予価:税抜き8,650,000円/税込み9,515,000円
リミテッド・プロダクション

追加情報

[ニコラス・コペルニクス]:1473年に生まれ1543年に亡くなったポーランドの天文学者。地球を含むすべての惑星が太陽の周りを回っているという地球惑星運動説(地動説)を提唱し天文学に革命を起こした。この地動説は神が人間、ひいては地球を宇宙の中心に置いたとする中世的・宗教的世界観、天動説を揺るがすものであり、長い間否定されていた。彼の理論は当時主流であった天動説に対抗するものであった。

[黄道面]:太陽の重心とその周りを回る地球の重心を含む平面を無限遠に探査し、星の位置を定義する座標系の基礎としたもの。日食はこの平面上で観測されるため、このような名前がついている。この面は地球の赤道面に対して23度26分13秒傾いており、これを黄道傾斜角という。この角度は、地球の自転軸が公転面に対して傾いていることに相当する。月の軌道面は黄道に対して平均5度08分48秒の傾きを持つ。

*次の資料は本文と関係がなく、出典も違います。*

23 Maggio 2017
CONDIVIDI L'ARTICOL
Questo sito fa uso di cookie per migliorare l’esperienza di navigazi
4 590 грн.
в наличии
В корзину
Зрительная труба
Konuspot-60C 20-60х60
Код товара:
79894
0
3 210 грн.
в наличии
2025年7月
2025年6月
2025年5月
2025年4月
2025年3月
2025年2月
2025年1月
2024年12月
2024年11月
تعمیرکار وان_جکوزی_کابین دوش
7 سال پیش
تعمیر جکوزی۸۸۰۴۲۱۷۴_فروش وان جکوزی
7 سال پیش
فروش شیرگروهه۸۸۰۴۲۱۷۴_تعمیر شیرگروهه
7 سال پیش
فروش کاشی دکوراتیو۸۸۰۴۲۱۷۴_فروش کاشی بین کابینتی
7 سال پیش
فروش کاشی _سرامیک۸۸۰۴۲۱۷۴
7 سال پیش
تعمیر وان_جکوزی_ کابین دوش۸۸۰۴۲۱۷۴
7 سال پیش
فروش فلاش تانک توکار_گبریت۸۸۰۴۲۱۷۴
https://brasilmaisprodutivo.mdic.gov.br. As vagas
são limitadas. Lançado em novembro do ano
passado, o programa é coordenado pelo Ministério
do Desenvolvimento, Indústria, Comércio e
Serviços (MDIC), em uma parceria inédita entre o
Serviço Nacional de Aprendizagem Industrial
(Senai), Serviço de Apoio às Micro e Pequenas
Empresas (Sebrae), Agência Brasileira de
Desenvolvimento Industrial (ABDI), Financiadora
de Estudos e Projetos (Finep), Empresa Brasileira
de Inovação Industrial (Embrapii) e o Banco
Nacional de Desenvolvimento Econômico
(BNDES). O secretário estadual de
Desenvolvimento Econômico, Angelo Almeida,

[ムーンフェイズ]:太陽に照らされた月の部分を地球から観測した表したもの。天然衛星は地球の周りを公転しており、月の満ち欠けは日数に応じて変化する。1ヶ月は1サイクルに相当し、その平均期間は29日12時間44分2.9秒(29.53日)である。月は地球の周りを24時間で1周するのと同時に自転しています。地球を1周する間に自転しているからこそ、月はいつも同じ表情しているのです。

[新月]:月が地球と太陽の間にあるときを新月という。天体の配置は潮汐係数が高い(大潮)ことに関連する。

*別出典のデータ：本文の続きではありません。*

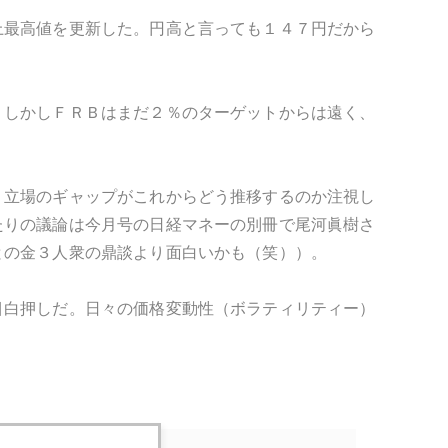
上最高値を更新した。円高と言っても１４７円だから
。しかしＦＲＢはまだ２％のターゲットからは遠く、
う立場のギャップがこれからどう推移するのか注視し
たりの議論は今月号の日経マネーの別冊で尾河眞樹さ
との金３人衆の鼎談より面白いかも（笑））。
目白押しだ。日々の価格変動性（ボラティリティー）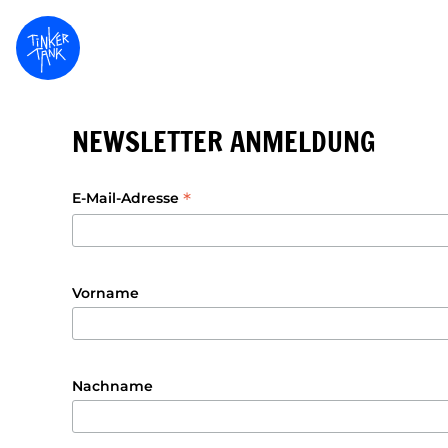
NEWSLETTER ANMELDUNG
*
E-Mail-Adresse
Vorname
Nachname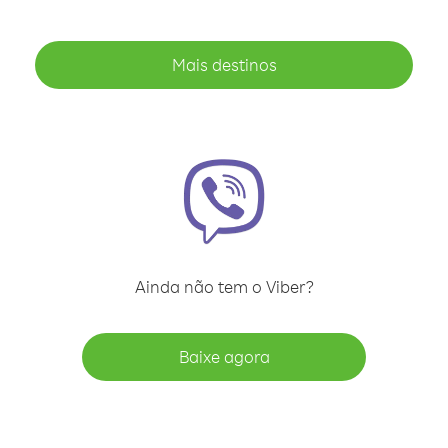
Mais destinos
Ainda não tem o Viber?
Baixe agora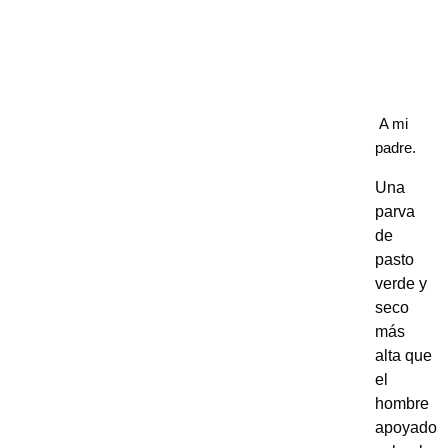
A mi
padre.
Una
parva
de
pasto
verde y
seco
más
alta que
el
hombre
apoyado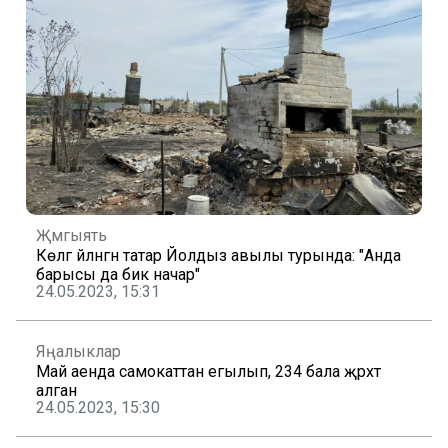
Җәмгыять
Көлгә әйләнгән татар Йолдыз авылы турында: "Анда
барысы да бик начар"
24.05.2023, 15:31
Яңалыклар
Май аенда самокаттан егылып, 234 бала җәрәхәт
алган
24.05.2023, 15:30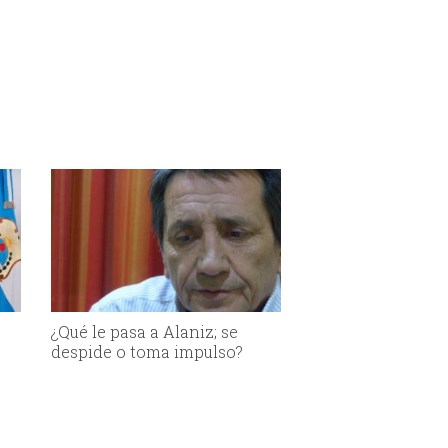
¿Qué le pasa a Alaniz; se
despide o toma impulso?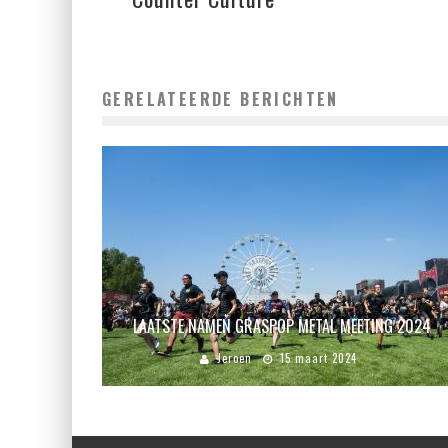
GERELATEERDE BERICHTEN
LAATSTE NAMEN GRASPOP METAL MEETING 2024
Jeroen
15 maart 2024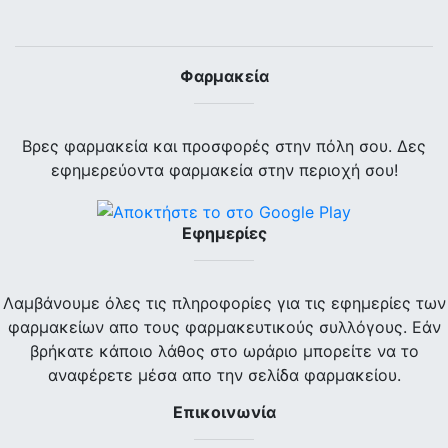
Φαρμακεία
Βρες φαρμακεία και προσφορές στην πόλη σου. Δες
εφημερεύοντα φαρμακεία στην περιοχή σου!
Εφημερίες
Λαμβάνουμε όλες τις πληροφορίες για τις εφημερίες των
φαρμακείων απο τους φαρμακευτικούς συλλόγους. Εάν
βρήκατε κάποιο λάθος στο ωράριο μπορείτε να το
αναφέρετε μέσα απο την σελίδα φαρμακείου.
Επικοινωνία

[上弦]:太陽と月が文字盤上で直角の位置にあるとき(太陽が6時、月が3時の位置)、月は満ち欠けの状態にある。この条件では潮の係数が低くなる(小潮)。

[満月]:太陽と月が地球を挟んで向かい合ったとき、月は満月になり潮の係数は高くなる(大潮)。

[下弦]:太陽と月が垂直の時(太陽が6時、月が文字盤の左側のセクター)、月は欠け潮の係数は低くなる(小潮)

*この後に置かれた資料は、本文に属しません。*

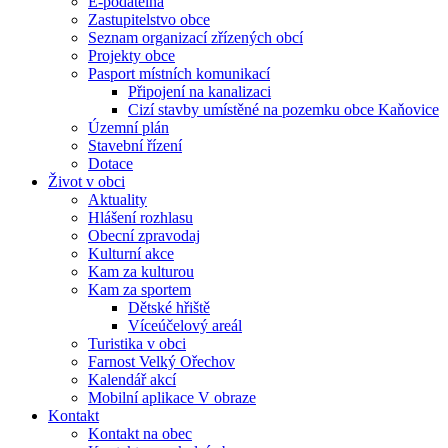
E-podatelna
Zastupitelstvo obce
Seznam organizací zřízených obcí
Projekty obce
Pasport místních komunikací
Připojení na kanalizaci
Cizí stavby umístěné na pozemku obce Kaňovice
Územní plán
Stavební řízení
Dotace
Život v obci
Aktuality
Hlášení rozhlasu
Obecní zpravodaj
Kulturní akce
Kam za kulturou
Kam za sportem
Dětské hřiště
Víceúčelový areál
Turistika v obci
Farnost Velký Ořechov
Kalendář akcí
Mobilní aplikace V obraze
Kontakt
Kontakt na obec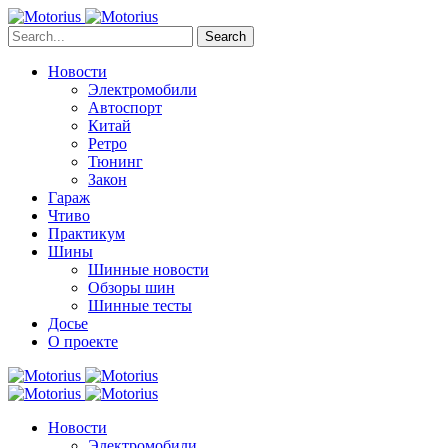
Search
Новости
Электромобили
Автоспорт
Китай
Ретро
Тюнинг
Закон
Гараж
Чтиво
Практикум
Шины
Шинные новости
Обзоры шин
Шинные тесты
Досье
О проекте
Новости
Электромобили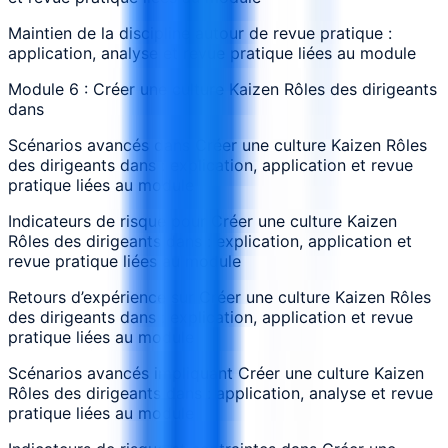
Maintien de la discipline autour de revue pratique :
application, analyse et revue pratique liées au module
Module 6 : Créer une culture Kaizen Rôles des dirigeants
dans
Scénarios avancés dans Créer une culture Kaizen Rôles
des dirigeants dans : explication, application et revue
pratique liées au module
Indicateurs de risque pour Créer une culture Kaizen
Rôles des dirigeants dans : explication, application et
revue pratique liées au module
Retours d’expérience sur Créer une culture Kaizen Rôles
des dirigeants dans : explication, application et revue
pratique liées au module
Scénarios avancés impliquant Créer une culture Kaizen
Rôles des dirigeants dans : application, analyse et revue
pratique liées au module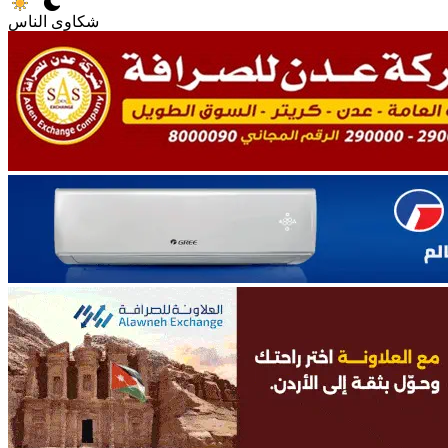
شكاوى الناس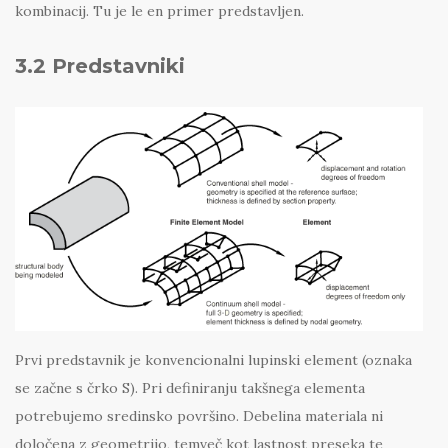
kombinacij. Tu je le en primer predstavljen.
3.2 Predstavniki
Prvi predstavnik je konvencionalni lupinski element (oznaka
se začne s črko S). Pri definiranju takšnega elementa
potrebujemo sredinsko površino. Debelina materiala ni
določena z geometrijo, temveč kot lastnost preseka te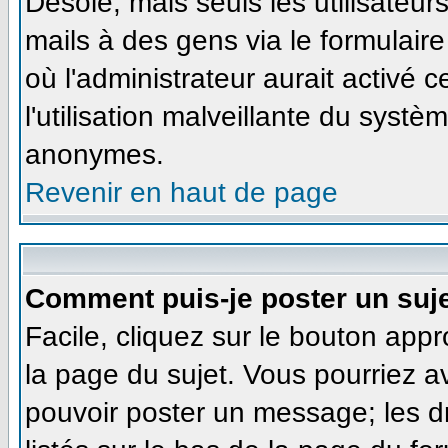
Désolé, mais seuls les utilisateu
mails à des gens via le formulaire
où l'administrateur aurait activé ce
l'utilisation malveillante du systè
anonymes.
Revenir en haut de page
Comment puis-je poster un suj
Facile, cliquez sur le bouton appr
la page du sujet. Vous pourriez a
pouvoir poster un message; les dr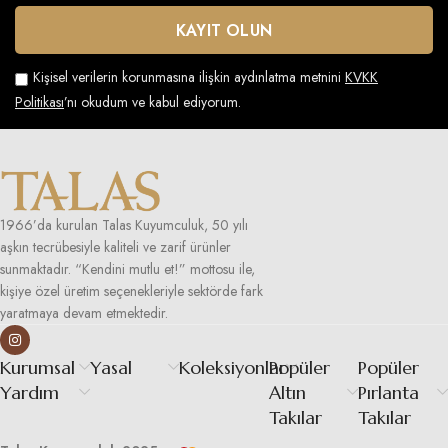
Kişisel verilerin korunmasına ilişkin aydınlatma metnini
KVKK
Politikası
’nı okudum ve kabul ediyorum.
1966’da kurulan Talas Kuyumculuk, 50 yılı
aşkın tecrübesiyle kaliteli ve zarif ürünler
sunmaktadır. “Kendini mutlu et!” mottosu ile,
kişiye özel üretim seçenekleriyle sektörde fark
yaratmaya devam etmektedir.
Kurumsal
Yasal
Koleksiyonlar
Popüler
Popüler
Yardım
Altın
Pırlanta
Takılar
Takılar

[ユリス・ナルダン]~自由を尊ぶマニュファクチュール
ユリス・ナルダンは海の世界からインスピレーションを得て、自由な精神を尊ぶ方々のため、革新的なタイムピースを製作するマニュファクチュールのパイオニアです。1846年に自身の工房を創業、2014年11月からは世界的なラグジュアリーグループ、ケリングの一員として名を連ねています。ユリス・ナルダンは高級時計の歴史にいくつもの優れた功績を残しており、極めて早い時期から海の世界とのつながりで名を馳せていました。当時制作したマリンクロノメーターはこれまで作られたものの中でも最も信頼性が高く、現在でも世界中のコレクターたちから求められる作品です。最先端技術のパイオニアであり、シリシウムなどの革新的な素材を積極的に利用するユリス・ナルダンは、自社で高精度部品およびムーブメントを製造できる技術力を備えた数少ない時計ブランドの1つです。
ユリス・ナルダンは海洋環境保護のため、海洋プラスチックによる汚染の削減と、自社のシンボルであるサメの保護に関する科学的知識の開発という主に2つの活動を行っています。今日、スイスのル・ロックルとラ・ショー・ド・フォンの自社マニュファクチュールでユリス・ナルダンは「マリーン」「ダイバー」「ブラスト」「フリーク」の4つの柱を軸に、完璧な時計制作への探求を続けています。